Issue No. 01 - January (2007 vol. 19)
DOI Bookmark: http://doi.ieeecomputersociety.org/10.1109/TKDE.2007.2
QingXiang Wu , IEEE
David A. Bell , IEEE
Girijesh Prasad , IEEE
Thomas Martin McGinnity , IEEE
When symbolic AI approaches are applied to handle continuous valued attributes, there is a requirement to transform the continuous attribute values to symbolic data. In this paper, a novel distribution-index-based discretizer is proposed for such a transformation. Based on definitions of dichotomic entropy and a compound distributional index, a simple criterion is applied to discretize continuous attributes adaptively. The dichotomic entropy indicates the homogeneity degree of the decision value distribution, and is applied to determine the best splitting point. The compound distributional index combines both the homogeneity degrees of attribute value distributions and the decision value distribution, and is applied to determine which interval should be split further; thus, a potentially improved solution of the discretization problem can be found efficiently. Based on multiple reducts in rough set theory, a multiknowledge approach can attain high decision accuracy for information systems with a large number of attributes and missing values.
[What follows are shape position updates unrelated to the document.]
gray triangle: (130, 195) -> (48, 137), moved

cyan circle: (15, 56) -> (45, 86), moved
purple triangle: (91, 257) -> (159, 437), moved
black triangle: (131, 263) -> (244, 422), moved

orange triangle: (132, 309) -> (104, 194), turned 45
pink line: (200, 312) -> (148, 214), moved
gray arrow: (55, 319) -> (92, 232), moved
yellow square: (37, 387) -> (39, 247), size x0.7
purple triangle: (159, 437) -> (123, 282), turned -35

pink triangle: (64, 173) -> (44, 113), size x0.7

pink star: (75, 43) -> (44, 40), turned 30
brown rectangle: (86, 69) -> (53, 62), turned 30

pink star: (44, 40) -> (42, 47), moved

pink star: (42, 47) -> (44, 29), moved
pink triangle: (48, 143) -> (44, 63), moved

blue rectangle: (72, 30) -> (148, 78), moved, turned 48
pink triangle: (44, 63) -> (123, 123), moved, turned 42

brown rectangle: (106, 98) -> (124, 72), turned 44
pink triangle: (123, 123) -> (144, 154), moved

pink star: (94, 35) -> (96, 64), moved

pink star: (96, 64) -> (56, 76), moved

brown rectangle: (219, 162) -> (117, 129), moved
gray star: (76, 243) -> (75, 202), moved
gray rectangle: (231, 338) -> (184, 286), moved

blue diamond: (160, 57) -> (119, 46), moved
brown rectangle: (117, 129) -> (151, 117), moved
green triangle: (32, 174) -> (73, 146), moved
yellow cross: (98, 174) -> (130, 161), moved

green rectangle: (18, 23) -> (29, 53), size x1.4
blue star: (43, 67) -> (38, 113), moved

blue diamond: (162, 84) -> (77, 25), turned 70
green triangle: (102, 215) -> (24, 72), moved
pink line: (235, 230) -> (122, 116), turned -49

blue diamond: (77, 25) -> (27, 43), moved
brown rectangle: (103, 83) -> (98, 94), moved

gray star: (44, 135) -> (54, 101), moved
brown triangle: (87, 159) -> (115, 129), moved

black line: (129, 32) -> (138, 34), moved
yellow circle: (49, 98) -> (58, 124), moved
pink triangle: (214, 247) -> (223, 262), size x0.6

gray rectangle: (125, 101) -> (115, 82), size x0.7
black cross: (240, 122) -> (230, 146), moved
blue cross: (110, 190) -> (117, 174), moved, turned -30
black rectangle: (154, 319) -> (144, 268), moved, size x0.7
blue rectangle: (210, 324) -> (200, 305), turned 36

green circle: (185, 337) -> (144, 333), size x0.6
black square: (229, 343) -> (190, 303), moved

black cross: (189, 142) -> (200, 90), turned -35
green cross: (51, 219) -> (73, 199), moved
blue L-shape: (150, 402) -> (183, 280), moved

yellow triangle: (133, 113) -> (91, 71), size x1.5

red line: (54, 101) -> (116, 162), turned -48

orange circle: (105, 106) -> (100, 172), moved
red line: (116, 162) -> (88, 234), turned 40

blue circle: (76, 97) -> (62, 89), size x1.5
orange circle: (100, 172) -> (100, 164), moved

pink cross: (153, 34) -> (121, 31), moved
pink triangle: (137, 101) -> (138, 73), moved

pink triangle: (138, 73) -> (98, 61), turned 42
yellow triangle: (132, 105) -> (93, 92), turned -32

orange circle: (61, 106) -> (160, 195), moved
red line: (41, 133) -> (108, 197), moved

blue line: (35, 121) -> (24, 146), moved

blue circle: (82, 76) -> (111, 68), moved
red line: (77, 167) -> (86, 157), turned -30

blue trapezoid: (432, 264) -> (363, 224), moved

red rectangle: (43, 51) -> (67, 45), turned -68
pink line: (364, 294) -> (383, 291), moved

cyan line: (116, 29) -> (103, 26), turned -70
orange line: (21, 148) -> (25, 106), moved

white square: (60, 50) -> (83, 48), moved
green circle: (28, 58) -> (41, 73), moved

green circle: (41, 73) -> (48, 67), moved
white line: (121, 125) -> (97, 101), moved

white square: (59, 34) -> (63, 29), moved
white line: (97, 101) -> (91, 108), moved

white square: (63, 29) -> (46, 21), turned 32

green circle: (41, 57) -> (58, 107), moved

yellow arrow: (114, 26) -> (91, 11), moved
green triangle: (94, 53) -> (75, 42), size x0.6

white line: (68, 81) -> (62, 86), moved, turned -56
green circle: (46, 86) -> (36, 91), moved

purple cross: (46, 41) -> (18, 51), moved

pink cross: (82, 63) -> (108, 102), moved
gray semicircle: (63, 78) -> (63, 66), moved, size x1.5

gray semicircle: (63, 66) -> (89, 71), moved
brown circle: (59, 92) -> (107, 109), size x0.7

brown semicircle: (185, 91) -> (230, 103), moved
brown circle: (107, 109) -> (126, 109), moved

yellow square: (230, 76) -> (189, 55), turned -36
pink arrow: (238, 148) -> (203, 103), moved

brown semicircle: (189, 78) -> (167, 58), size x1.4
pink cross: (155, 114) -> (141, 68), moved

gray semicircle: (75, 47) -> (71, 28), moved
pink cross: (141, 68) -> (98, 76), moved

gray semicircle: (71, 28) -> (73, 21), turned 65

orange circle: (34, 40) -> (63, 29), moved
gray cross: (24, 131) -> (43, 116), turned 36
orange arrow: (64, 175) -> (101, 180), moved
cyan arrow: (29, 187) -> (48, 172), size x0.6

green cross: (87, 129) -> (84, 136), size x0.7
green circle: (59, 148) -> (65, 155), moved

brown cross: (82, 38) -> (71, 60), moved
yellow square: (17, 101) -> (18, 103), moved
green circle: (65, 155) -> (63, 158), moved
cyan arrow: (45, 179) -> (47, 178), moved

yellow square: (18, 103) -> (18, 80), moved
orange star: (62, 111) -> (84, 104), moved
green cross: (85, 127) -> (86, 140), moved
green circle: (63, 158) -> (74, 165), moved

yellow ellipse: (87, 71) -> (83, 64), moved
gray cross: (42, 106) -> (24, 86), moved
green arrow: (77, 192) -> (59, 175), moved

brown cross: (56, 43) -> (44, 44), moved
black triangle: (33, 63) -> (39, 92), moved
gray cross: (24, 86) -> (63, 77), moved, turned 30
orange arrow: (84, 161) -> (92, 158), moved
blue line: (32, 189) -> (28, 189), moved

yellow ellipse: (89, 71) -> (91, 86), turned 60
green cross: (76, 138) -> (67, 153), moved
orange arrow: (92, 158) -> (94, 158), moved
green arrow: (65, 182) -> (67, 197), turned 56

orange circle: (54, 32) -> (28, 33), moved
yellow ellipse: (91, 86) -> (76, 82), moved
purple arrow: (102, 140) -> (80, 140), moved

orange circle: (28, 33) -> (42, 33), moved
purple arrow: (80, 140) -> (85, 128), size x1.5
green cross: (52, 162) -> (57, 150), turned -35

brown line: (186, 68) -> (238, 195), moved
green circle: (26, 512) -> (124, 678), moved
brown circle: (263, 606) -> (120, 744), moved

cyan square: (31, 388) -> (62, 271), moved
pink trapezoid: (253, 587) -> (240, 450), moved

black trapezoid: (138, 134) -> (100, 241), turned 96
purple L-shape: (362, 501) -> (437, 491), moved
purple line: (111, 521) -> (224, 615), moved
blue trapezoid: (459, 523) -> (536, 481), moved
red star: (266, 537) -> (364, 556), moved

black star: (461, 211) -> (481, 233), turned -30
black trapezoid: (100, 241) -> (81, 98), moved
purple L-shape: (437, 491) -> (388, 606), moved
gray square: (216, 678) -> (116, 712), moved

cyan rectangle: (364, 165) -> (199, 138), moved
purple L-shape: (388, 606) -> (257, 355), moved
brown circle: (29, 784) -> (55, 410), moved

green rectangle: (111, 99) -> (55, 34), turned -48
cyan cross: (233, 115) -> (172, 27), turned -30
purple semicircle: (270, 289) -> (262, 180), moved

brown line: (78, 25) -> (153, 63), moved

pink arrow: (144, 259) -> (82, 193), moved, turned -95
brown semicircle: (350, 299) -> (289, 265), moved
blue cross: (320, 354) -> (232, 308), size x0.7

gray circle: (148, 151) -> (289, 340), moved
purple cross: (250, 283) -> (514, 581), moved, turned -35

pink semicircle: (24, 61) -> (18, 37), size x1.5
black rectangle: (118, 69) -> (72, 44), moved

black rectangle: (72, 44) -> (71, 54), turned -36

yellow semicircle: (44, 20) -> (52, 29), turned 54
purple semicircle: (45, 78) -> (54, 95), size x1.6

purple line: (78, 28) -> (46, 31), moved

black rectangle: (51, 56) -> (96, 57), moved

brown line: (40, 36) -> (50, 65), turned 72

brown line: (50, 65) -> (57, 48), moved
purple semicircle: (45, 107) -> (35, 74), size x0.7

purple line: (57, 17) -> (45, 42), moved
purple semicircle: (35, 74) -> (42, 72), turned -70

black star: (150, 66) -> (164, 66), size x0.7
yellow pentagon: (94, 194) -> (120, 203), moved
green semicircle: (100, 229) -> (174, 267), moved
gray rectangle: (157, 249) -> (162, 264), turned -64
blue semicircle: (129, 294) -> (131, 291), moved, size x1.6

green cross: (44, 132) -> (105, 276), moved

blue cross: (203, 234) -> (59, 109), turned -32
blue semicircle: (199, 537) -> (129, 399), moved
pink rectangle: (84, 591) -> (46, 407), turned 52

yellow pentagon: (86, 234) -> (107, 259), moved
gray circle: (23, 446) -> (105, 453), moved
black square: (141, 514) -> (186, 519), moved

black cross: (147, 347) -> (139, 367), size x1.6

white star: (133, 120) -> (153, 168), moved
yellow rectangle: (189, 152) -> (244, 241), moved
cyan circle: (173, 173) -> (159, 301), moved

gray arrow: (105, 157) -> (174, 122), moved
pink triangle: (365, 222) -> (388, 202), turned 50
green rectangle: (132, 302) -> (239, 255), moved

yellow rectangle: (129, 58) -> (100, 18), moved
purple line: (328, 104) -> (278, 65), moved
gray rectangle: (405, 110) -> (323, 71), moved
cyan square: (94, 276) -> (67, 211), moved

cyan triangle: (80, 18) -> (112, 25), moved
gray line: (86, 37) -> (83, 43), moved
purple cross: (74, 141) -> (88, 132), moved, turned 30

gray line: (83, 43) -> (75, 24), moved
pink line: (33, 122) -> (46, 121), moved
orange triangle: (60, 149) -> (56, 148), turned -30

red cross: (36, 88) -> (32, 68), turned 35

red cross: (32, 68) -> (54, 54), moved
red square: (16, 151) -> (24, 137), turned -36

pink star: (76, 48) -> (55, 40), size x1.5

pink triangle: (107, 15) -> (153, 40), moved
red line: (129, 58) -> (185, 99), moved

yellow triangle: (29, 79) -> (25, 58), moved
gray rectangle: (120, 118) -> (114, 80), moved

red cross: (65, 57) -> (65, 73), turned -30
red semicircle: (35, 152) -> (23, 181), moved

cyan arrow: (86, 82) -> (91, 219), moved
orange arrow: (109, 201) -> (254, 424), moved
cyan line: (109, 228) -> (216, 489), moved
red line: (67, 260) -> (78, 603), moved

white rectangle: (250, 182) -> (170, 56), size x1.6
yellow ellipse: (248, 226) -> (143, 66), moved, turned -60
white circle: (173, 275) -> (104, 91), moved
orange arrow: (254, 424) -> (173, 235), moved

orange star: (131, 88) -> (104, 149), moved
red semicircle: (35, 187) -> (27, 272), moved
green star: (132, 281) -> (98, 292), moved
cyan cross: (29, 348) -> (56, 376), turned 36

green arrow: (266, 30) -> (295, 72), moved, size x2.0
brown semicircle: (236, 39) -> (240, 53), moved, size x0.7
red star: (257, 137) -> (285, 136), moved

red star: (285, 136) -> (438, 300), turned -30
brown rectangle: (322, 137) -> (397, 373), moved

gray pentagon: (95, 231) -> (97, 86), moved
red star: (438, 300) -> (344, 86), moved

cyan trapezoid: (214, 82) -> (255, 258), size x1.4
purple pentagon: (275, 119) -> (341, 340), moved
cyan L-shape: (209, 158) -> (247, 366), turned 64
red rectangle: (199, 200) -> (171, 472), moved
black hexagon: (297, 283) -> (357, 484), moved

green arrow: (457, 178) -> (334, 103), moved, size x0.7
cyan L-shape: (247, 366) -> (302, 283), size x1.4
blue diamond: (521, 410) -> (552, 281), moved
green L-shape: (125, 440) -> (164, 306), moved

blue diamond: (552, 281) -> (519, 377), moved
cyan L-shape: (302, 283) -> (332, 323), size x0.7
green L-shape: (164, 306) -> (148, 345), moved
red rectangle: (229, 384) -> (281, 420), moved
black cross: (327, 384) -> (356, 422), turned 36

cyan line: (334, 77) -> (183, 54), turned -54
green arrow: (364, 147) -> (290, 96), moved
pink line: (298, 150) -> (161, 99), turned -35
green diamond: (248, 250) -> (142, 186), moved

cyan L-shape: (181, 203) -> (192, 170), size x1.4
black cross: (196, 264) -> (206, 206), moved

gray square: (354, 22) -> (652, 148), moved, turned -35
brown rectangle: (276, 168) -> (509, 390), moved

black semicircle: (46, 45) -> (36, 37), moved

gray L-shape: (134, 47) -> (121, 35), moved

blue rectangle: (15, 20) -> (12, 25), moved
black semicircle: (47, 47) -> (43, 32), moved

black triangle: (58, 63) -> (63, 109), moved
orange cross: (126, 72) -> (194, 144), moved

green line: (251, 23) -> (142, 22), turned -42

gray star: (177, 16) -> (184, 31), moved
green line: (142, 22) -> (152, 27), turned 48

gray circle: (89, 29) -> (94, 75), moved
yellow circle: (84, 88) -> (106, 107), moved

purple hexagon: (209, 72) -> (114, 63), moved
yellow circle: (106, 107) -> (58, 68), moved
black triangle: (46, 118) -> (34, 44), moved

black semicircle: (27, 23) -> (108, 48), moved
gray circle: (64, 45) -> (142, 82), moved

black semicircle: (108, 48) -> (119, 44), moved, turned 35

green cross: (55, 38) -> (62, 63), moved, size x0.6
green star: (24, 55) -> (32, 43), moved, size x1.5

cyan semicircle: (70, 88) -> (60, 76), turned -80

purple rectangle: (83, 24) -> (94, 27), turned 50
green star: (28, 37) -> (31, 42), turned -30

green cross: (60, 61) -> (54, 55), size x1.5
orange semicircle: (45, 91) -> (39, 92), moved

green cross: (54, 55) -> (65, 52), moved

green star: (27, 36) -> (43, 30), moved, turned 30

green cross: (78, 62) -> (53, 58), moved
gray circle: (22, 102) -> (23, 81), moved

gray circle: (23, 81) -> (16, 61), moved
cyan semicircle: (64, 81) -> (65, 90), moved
In this paper, our discretizer is combined with the multiknowledge approach to further improve decision accuracy for information systems with continuous attributes. Experimental results on benchmark data sets show that the new discretizer can improve not only the multiknowledge approach, but also the naïve Bayes classifier and the C5.0 tree.
Data mining, machine learning, information theory, decision support.
G. Prasad, Q. Wu, T. M. McGinnity and D. A. Bell, "A Distribution-Index-Based Discretizer for Decision-Making with Symbolic AI Approaches," in IEEE Transactions on Knowledge & Data Engineering, vol. 19, no. , pp. 17-28, 2007.